ACTION ITEM: Please set down each of the lines below once more, exactly, omitting all pictures.

RECORDED INFORMATION:
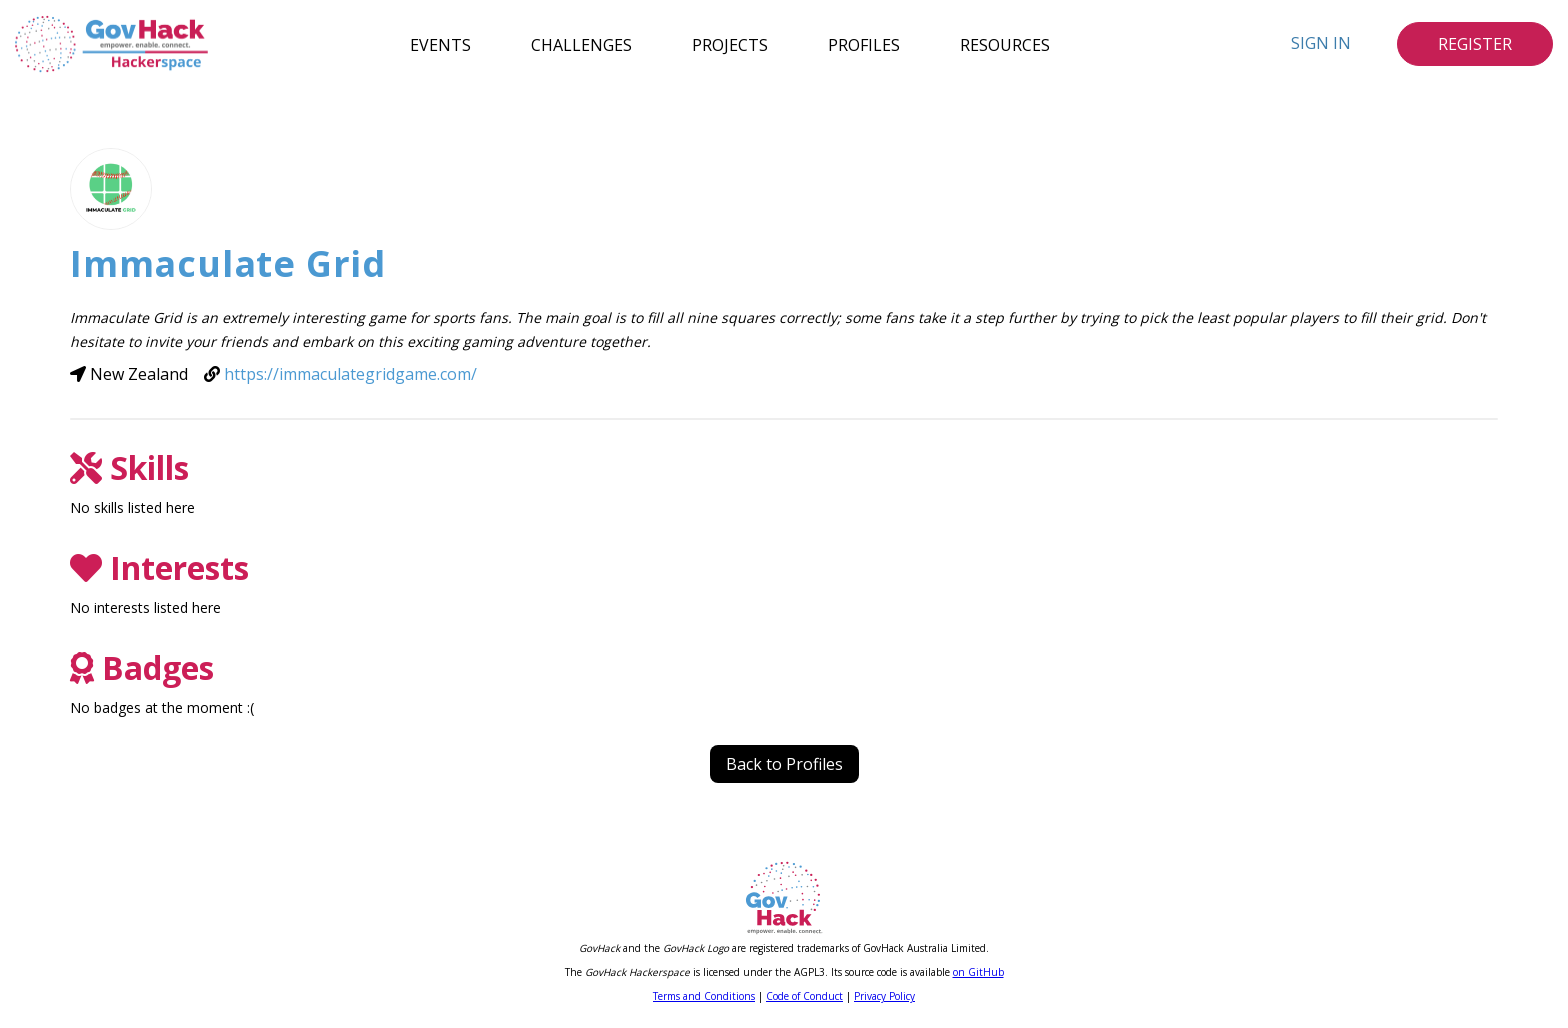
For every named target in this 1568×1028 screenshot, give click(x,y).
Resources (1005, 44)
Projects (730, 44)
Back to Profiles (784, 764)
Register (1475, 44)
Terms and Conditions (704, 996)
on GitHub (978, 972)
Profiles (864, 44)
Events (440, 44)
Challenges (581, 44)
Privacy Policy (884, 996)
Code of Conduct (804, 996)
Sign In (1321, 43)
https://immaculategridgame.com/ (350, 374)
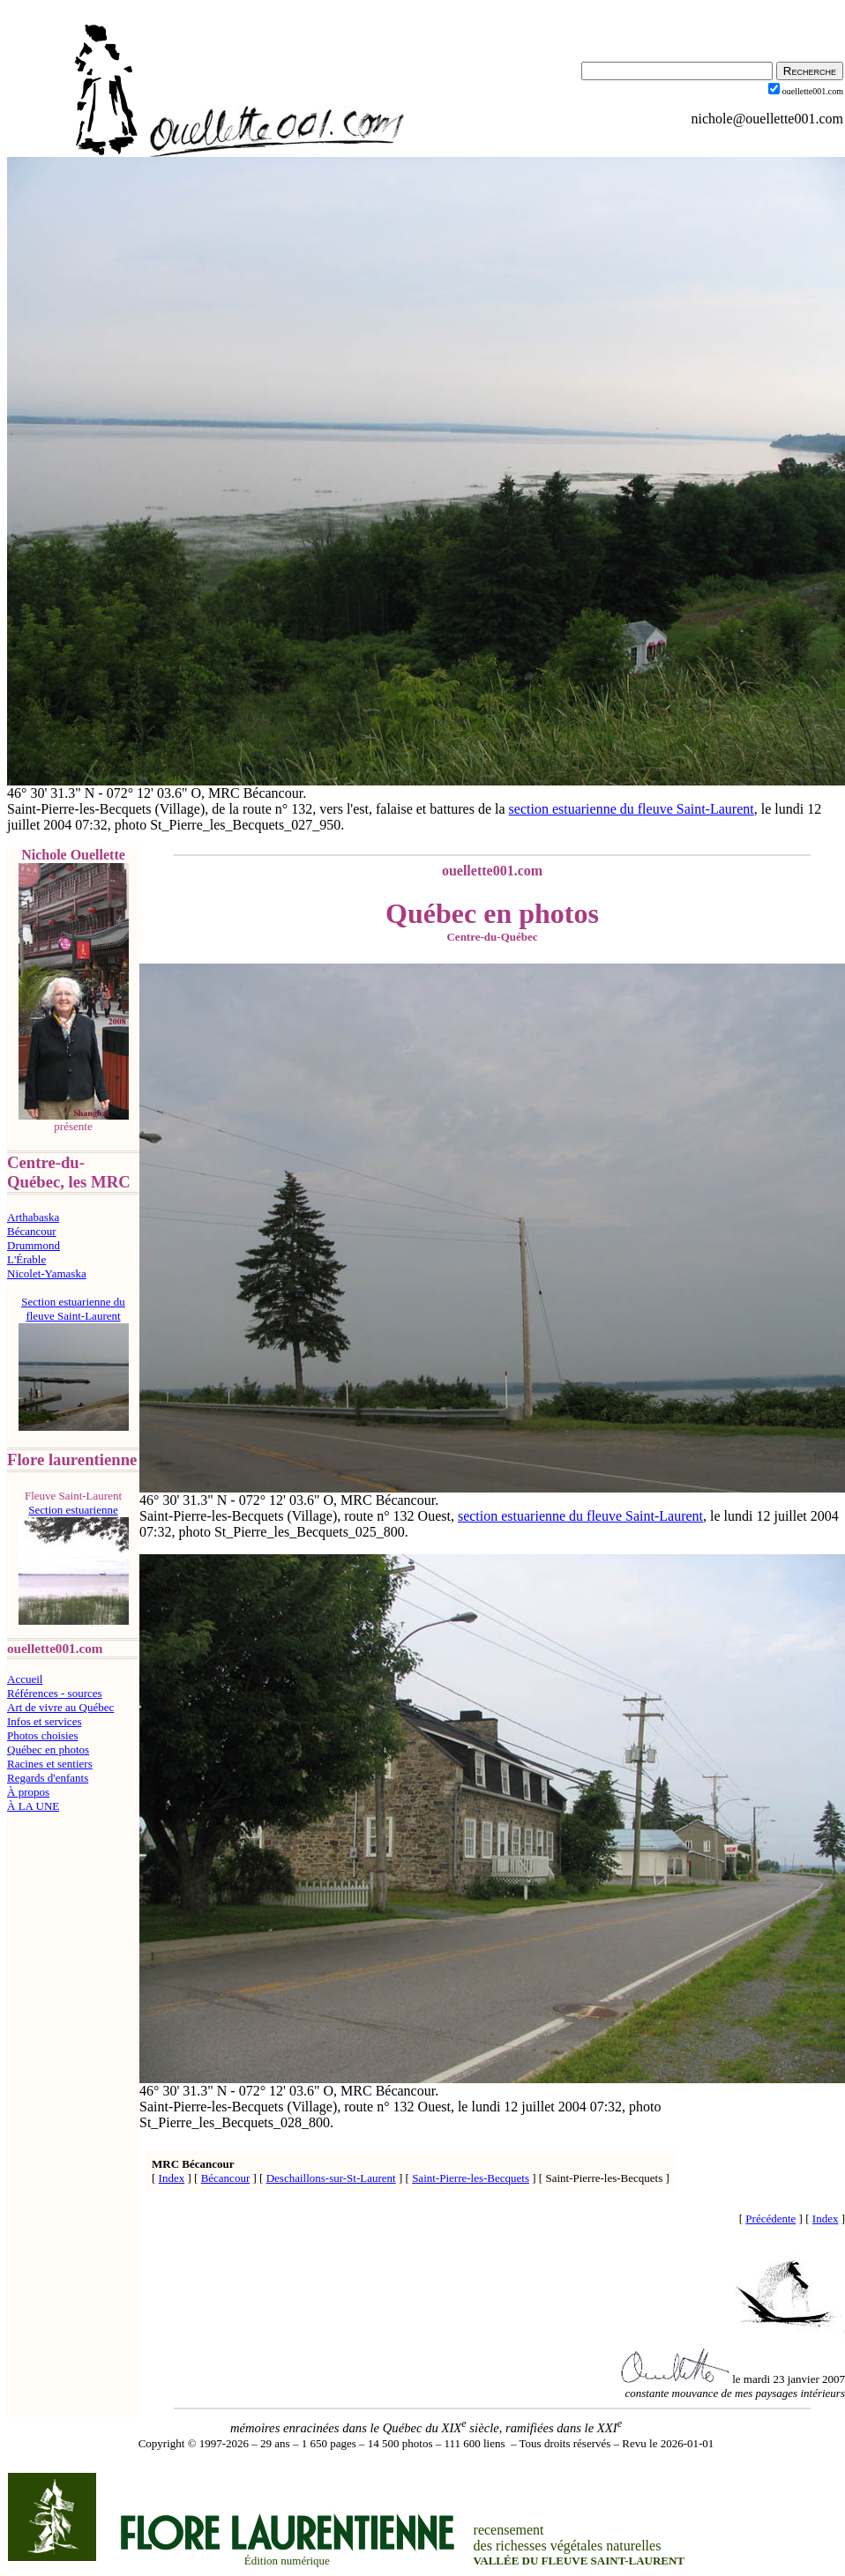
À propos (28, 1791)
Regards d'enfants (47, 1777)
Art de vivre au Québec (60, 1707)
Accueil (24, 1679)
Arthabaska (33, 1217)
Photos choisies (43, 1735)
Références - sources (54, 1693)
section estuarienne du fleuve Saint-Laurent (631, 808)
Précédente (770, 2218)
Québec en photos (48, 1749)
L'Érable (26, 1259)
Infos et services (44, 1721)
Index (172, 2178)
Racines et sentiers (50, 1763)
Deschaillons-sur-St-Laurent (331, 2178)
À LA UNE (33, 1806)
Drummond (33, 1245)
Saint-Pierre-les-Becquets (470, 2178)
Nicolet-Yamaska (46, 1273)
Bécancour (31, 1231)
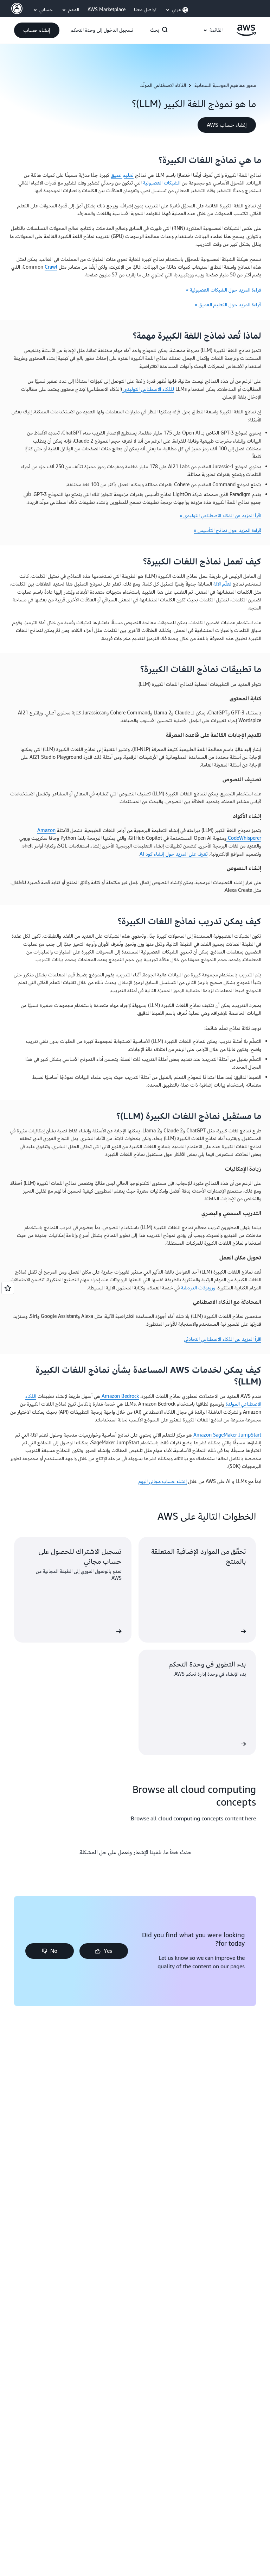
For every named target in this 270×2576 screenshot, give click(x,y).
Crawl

TASK OUTPUT:
For every named target in this 1568×1028 screenshot, give click(x,y).
Resources (1005, 44)
Projects (730, 44)
Back to Profiles (784, 764)
Register (1475, 44)
Terms and Conditions (704, 996)
on GitHub (978, 972)
Profiles (864, 44)
Events (440, 44)
Challenges (581, 44)
Privacy Policy (884, 996)
Code of Conduct (804, 996)
Sign In (1321, 43)
https://immaculategridgame.com/ (350, 374)
À propos (28, 1791)
Regards d'enfants (47, 1777)
Art de vivre au Québec (60, 1707)
Accueil (24, 1679)
Arthabaska (33, 1217)
Photos choisies (43, 1735)
Références - sources (54, 1693)
section estuarienne du fleuve Saint-Laurent (631, 808)
Précédente (770, 2218)
Québec en photos (48, 1749)
L'Érable (26, 1259)
Infos et services (44, 1721)
Index (172, 2178)
Racines et sentiers (50, 1763)
Deschaillons-sur-St-Laurent (331, 2178)
À LA UNE (33, 1806)
Drummond (33, 1245)
Saint-Pierre-les-Becquets (470, 2178)
Nicolet-Yamaska (46, 1273)
Bécancour (31, 1231)
For every named target in this 270×2576 screenshot, give click(x,y).
Crawl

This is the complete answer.